I have a very large xml file with the following format (this is a very small snip of two of the sections).
<?xml version="1.0" standalone="yes"?>
<LaunchBox>
<Game>
<Name>Violet</Name>
<ReleaseYear>1985</ReleaseYear>
<MaxPlayers>1</MaxPlayers>
<Platform>ZiNc</Platform>
</Game>
<Game>
<Name>Wishbringer</Name>
<ReleaseYear>1985</ReleaseYear>
<MaxPlayers>1</MaxPlayers>
<Platform>ZiNc</Platform>
</Game>
<Platform>
<Name>3DO Interactive Multiplayer</Name>
<Emulated>true</Emulated>
<ReleaseDate>1993-10-04T00:00:00-07:00</ReleaseDate>
<Developer>The 3DO Company</Developer>
</Platform>
<Platform>
<Name>Commodore Amiga</Name>
<Emulated>true</Emulated>
<ReleaseDate>1985-07-23T00:00:00-07:00</ReleaseDate>
<Developer>Commodore International</Developer>
</Platform>
</LaunchBox>
I would like to quickly find the instances of all the parent elements (i.e. Game
and Platform
in the above example) to count them but also to extract the contents.

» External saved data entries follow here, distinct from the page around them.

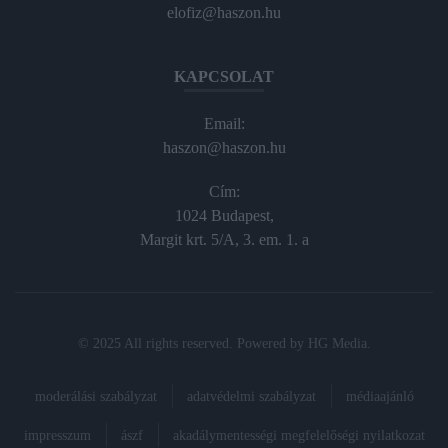
elofiz@haszon.hu
KAPCSOLAT
Email:
haszon@haszon.hu
Cím:
1024 Budapest,
Margit krt. 5/A, 3. em. 1. a
© 2025 All rights reserved. Powered by
HG Media
.
moderálási szabályzat
adatvédelmi szabályzat
médiaajánló
impresszum
ászf
akadálymentességi megfelelőségi nyilatkozat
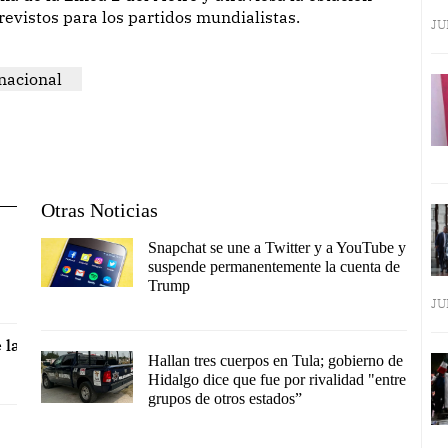
revistos para los partidos mundialistas.
JU
nacional
Otras Noticias
Snapchat se une a Twitter y a YouTube y
suspende permanentemente la cuenta de
Trump
JU
 la
Hallan tres cuerpos en Tula; gobierno de
Hidalgo dice que fue por rivalidad "entre
grupos de otros estados”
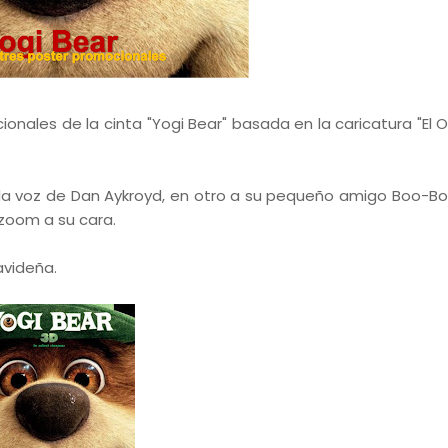
ales de la cinta "Yogi Bear" basada en la caricatura "El O
 la voz de Dan Aykroyd, en otro a su pequeño amigo Boo-Bo
 zoom a su cara.
avideña.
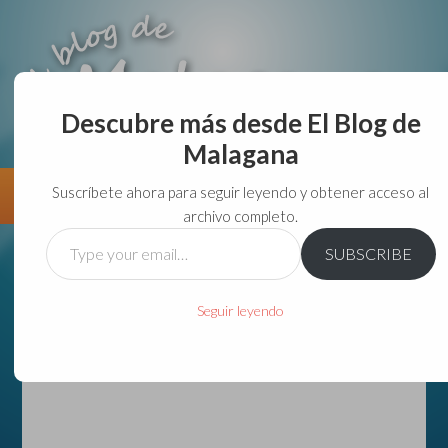
Descubre más desde El Blog de
aunque lo haga de malas lo hago....
Malagana
Suscríbete ahora para seguir leyendo y obtener acceso al
Información
Directorio VivirGuadalajara
archivo completo.
Type
SUBSCRIBE
your
email…
Seguir leyendo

To complicate matters, there is also a Platform
"child" inside Game
(which I don’t want to count). I only want the Parent (i.e. I do not want Game -> Platform
but I do want just Platform
.
From a combination of this site and Google I came up with the following function code:
$attributeCount = 0;
$xml = new XMLReader();
$xml->open($xmlFile);
$elements = new XMLElementIterator($xml, $sectionNameWereGetting);
// $sectionNameWereGetting is a variable that changes to Game and Platform etc
foreach( $elements as $key => $indElement ){
if ($xml->nodeType == XMLReader::ELEMENT && $xml->name == $sectionNameWereGetting) {
$parseElement = new SimpleXMLElement($xml->readOuterXML());
// NOW I CAN COUNT IF THE ELEMENT HAS CHILDREN
$thisCount = $parseElement->count();
unset($parseElement);
if ($thisCount == 0){
// IF THERE'S NO CHILDREN THEN SKIP THIS ELEMENT
continue;
}
// IF THERE IS CHILDREN THEN INCREMENT THE COUNT
// - IN ANOTHER FUNCTION I GRAB THE CONTENTS HERE
// - AND PUT THEM IN THE DATABASE
$attributeCount++;
}
}
unset($elements);
$xml->close();
unset($xml);
return $attributeCount;
I’m using the excellent script by Hakre at https://github.com/hakre/XMLReaderIterator/blob/master/src/XMLElementIterator.php
This does work. But I think assigning a new SimpleXMLElement is slowing the operation down.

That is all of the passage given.